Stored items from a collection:

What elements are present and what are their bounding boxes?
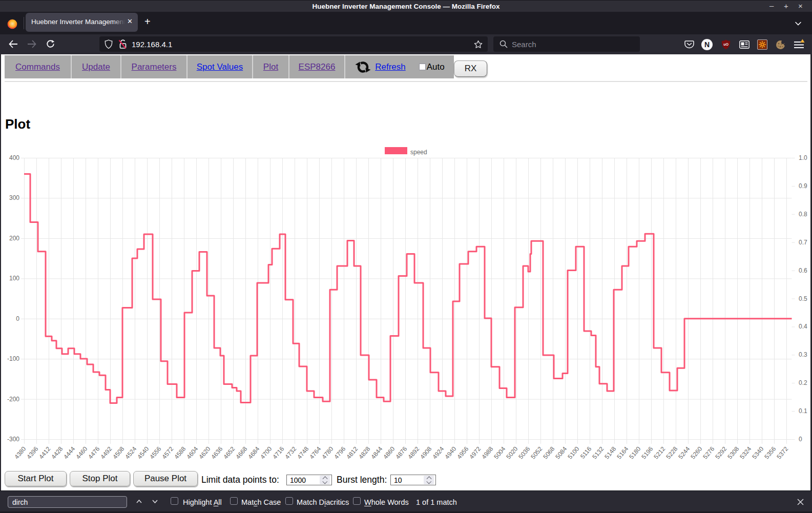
svg-text:uO: uO <box>723 43 728 46</box>
svg-text:0: 0 <box>16 315 19 322</box>
svg-text:5004: 5004 <box>492 445 507 461</box>
svg-text:4860: 4860 <box>382 445 396 461</box>
svg-text:5052: 5052 <box>529 445 544 461</box>
svg-text:4908: 4908 <box>419 445 433 461</box>
svg-text:0.3: 0.3 <box>799 351 807 358</box>
svg-text:5020: 5020 <box>505 445 519 461</box>
svg-text:0.8: 0.8 <box>799 211 807 218</box>
svg-text:0.5: 0.5 <box>799 295 807 302</box>
svg-text:5228: 5228 <box>664 445 679 461</box>
svg-text:400: 400 <box>9 154 19 161</box>
svg-text:5036: 5036 <box>517 445 531 461</box>
svg-text:4972: 4972 <box>468 445 482 461</box>
svg-text:4556: 4556 <box>148 445 162 461</box>
svg-text:4508: 4508 <box>111 445 126 461</box>
svg-text:4476: 4476 <box>87 445 101 461</box>
svg-text:4460: 4460 <box>74 445 89 461</box>
svg-text:0.2: 0.2 <box>799 379 807 386</box>
svg-text:4668: 4668 <box>234 445 248 461</box>
svg-text:4652: 4652 <box>222 445 236 461</box>
svg-text:4572: 4572 <box>160 445 175 461</box>
svg-text:4540: 4540 <box>136 445 150 461</box>
svg-text:4444: 4444 <box>62 445 76 461</box>
svg-text:4844: 4844 <box>369 445 384 461</box>
svg-text:4636: 4636 <box>210 445 224 461</box>
svg-text:-200: -200 <box>7 396 19 403</box>
svg-text:5244: 5244 <box>677 445 691 461</box>
svg-text:0.1: 0.1 <box>799 407 807 415</box>
svg-text:4604: 4604 <box>185 445 199 461</box>
svg-text:5180: 5180 <box>628 445 642 461</box>
svg-text:0.6: 0.6 <box>799 267 807 274</box>
svg-text:4412: 4412 <box>37 445 52 461</box>
svg-text:0: 0 <box>799 436 802 443</box>
svg-text:speed: speed <box>410 149 427 156</box>
svg-text:4956: 4956 <box>455 445 470 461</box>
svg-text:0.7: 0.7 <box>799 239 807 246</box>
svg-text:4396: 4396 <box>25 445 39 461</box>
svg-text:100: 100 <box>9 275 19 282</box>
svg-text:1.0: 1.0 <box>799 154 807 161</box>
svg-text:5164: 5164 <box>615 445 630 461</box>
svg-text:5100: 5100 <box>566 445 580 461</box>
svg-text:0.4: 0.4 <box>799 323 807 330</box>
svg-text:4380: 4380 <box>13 445 27 461</box>
svg-text:5324: 5324 <box>738 445 753 461</box>
svg-text:5260: 5260 <box>689 445 703 461</box>
svg-text:4764: 4764 <box>308 445 322 461</box>
svg-text:5084: 5084 <box>554 445 568 461</box>
svg-text:4892: 4892 <box>406 445 421 461</box>
svg-text:5372: 5372 <box>775 445 789 461</box>
svg-text:4876: 4876 <box>394 445 408 461</box>
svg-text:5212: 5212 <box>652 445 667 461</box>
svg-text:5356: 5356 <box>763 445 777 461</box>
svg-text:4524: 4524 <box>123 445 138 461</box>
svg-text:4684: 4684 <box>246 445 261 461</box>
svg-text:-300: -300 <box>7 436 19 443</box>
svg-text:4988: 4988 <box>480 445 494 461</box>
svg-text:4732: 4732 <box>283 445 298 461</box>
svg-text:4796: 4796 <box>332 445 347 461</box>
svg-text:4812: 4812 <box>345 445 359 461</box>
svg-text:4940: 4940 <box>443 445 457 461</box>
svg-text:5148: 5148 <box>603 445 617 461</box>
svg-text:5276: 5276 <box>701 445 716 461</box>
svg-text:4924: 4924 <box>431 445 445 461</box>
svg-text:5196: 5196 <box>640 445 654 461</box>
svg-text:5068: 5068 <box>542 445 556 461</box>
svg-text:4780: 4780 <box>320 445 335 461</box>
svg-text:4700: 4700 <box>259 445 273 461</box>
svg-text:-100: -100 <box>7 355 19 362</box>
svg-text:4620: 4620 <box>197 445 212 461</box>
svg-text:4748: 4748 <box>296 445 310 461</box>
svg-text:4716: 4716 <box>271 445 285 461</box>
svg-text:4588: 4588 <box>173 445 187 461</box>
svg-text:4828: 4828 <box>357 445 371 461</box>
svg-text:4492: 4492 <box>99 445 113 461</box>
svg-text:4428: 4428 <box>50 445 64 461</box>
svg-text:5116: 5116 <box>579 445 593 460</box>
svg-text:200: 200 <box>9 235 19 242</box>
svg-text:5292: 5292 <box>714 445 728 461</box>
svg-text:5340: 5340 <box>751 445 765 461</box>
svg-text:300: 300 <box>9 194 19 201</box>
svg-text:5308: 5308 <box>726 445 740 461</box>
svg-text:5132: 5132 <box>591 445 605 461</box>
svg-text:0.9: 0.9 <box>799 182 807 190</box>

What the task requires: Reproduce each record above by retyping it exactly; omit all images.

Exercise solution:
What elements are present and what are their bounding boxes?
svg-text:uO: uO <box>723 43 728 46</box>
svg-text:0: 0 <box>16 315 19 322</box>
svg-text:5004: 5004 <box>492 445 507 461</box>
svg-text:4860: 4860 <box>382 445 396 461</box>
svg-text:5052: 5052 <box>529 445 544 461</box>
svg-text:4908: 4908 <box>419 445 433 461</box>
svg-text:0.3: 0.3 <box>799 351 807 358</box>
svg-text:5020: 5020 <box>505 445 519 461</box>
svg-text:0.8: 0.8 <box>799 211 807 218</box>
svg-text:0.5: 0.5 <box>799 295 807 302</box>
svg-text:5228: 5228 <box>664 445 679 461</box>
svg-text:400: 400 <box>9 154 19 161</box>
svg-text:5036: 5036 <box>517 445 531 461</box>
svg-text:4972: 4972 <box>468 445 482 461</box>
svg-text:4556: 4556 <box>148 445 162 461</box>
svg-text:4508: 4508 <box>111 445 126 461</box>
svg-text:4476: 4476 <box>87 445 101 461</box>
svg-text:4460: 4460 <box>74 445 89 461</box>
svg-text:0.2: 0.2 <box>799 379 807 386</box>
svg-text:4668: 4668 <box>234 445 248 461</box>
svg-text:4652: 4652 <box>222 445 236 461</box>
svg-text:4572: 4572 <box>160 445 175 461</box>
svg-text:4540: 4540 <box>136 445 150 461</box>
svg-text:4444: 4444 <box>62 445 76 461</box>
svg-text:4844: 4844 <box>369 445 384 461</box>
svg-text:4636: 4636 <box>210 445 224 461</box>
svg-text:-200: -200 <box>7 396 19 403</box>
svg-text:5244: 5244 <box>677 445 691 461</box>
svg-text:0.1: 0.1 <box>799 407 807 415</box>
svg-text:4604: 4604 <box>185 445 199 461</box>
svg-text:5180: 5180 <box>628 445 642 461</box>
svg-text:0.6: 0.6 <box>799 267 807 274</box>
svg-text:4412: 4412 <box>37 445 52 461</box>
svg-text:0: 0 <box>799 436 802 443</box>
svg-text:speed: speed <box>410 149 427 156</box>
svg-text:4956: 4956 <box>455 445 470 461</box>
svg-text:0.7: 0.7 <box>799 239 807 246</box>
svg-text:4396: 4396 <box>25 445 39 461</box>
svg-text:100: 100 <box>9 275 19 282</box>
svg-text:1.0: 1.0 <box>799 154 807 161</box>
svg-text:5164: 5164 <box>615 445 630 461</box>
svg-text:5100: 5100 <box>566 445 580 461</box>
svg-text:0.4: 0.4 <box>799 323 807 330</box>
svg-text:4380: 4380 <box>13 445 27 461</box>
svg-text:5324: 5324 <box>738 445 753 461</box>
svg-text:5260: 5260 <box>689 445 703 461</box>
svg-text:4764: 4764 <box>308 445 322 461</box>
svg-text:5084: 5084 <box>554 445 568 461</box>
svg-text:4892: 4892 <box>406 445 421 461</box>
svg-text:5372: 5372 <box>775 445 789 461</box>
svg-text:4876: 4876 <box>394 445 408 461</box>
svg-text:5212: 5212 <box>652 445 667 461</box>
svg-text:5356: 5356 <box>763 445 777 461</box>
svg-text:4524: 4524 <box>123 445 138 461</box>
svg-text:4684: 4684 <box>246 445 261 461</box>
svg-text:-300: -300 <box>7 436 19 443</box>
svg-text:4988: 4988 <box>480 445 494 461</box>
svg-text:4732: 4732 <box>283 445 298 461</box>
svg-text:4796: 4796 <box>332 445 347 461</box>
svg-text:4812: 4812 <box>345 445 359 461</box>
svg-text:4940: 4940 <box>443 445 457 461</box>
svg-text:5148: 5148 <box>603 445 617 461</box>
svg-text:5276: 5276 <box>701 445 716 461</box>
svg-text:4924: 4924 <box>431 445 445 461</box>
svg-text:5196: 5196 <box>640 445 654 461</box>
svg-text:5068: 5068 <box>542 445 556 461</box>
svg-text:4780: 4780 <box>320 445 335 461</box>
svg-text:4700: 4700 <box>259 445 273 461</box>
svg-text:-100: -100 <box>7 355 19 362</box>
svg-text:4620: 4620 <box>197 445 212 461</box>
svg-text:4748: 4748 <box>296 445 310 461</box>
svg-text:4716: 4716 <box>271 445 285 461</box>
svg-text:4588: 4588 <box>173 445 187 461</box>
svg-text:4828: 4828 <box>357 445 371 461</box>
svg-text:4492: 4492 <box>99 445 113 461</box>
svg-text:4428: 4428 <box>50 445 64 461</box>
svg-text:5116: 5116 <box>579 445 593 460</box>
svg-text:200: 200 <box>9 235 19 242</box>
svg-text:5292: 5292 <box>714 445 728 461</box>
svg-text:5340: 5340 <box>751 445 765 461</box>
svg-text:300: 300 <box>9 194 19 201</box>
svg-text:5308: 5308 <box>726 445 740 461</box>
svg-text:5132: 5132 <box>591 445 605 461</box>
svg-text:0.9: 0.9 <box>799 182 807 190</box>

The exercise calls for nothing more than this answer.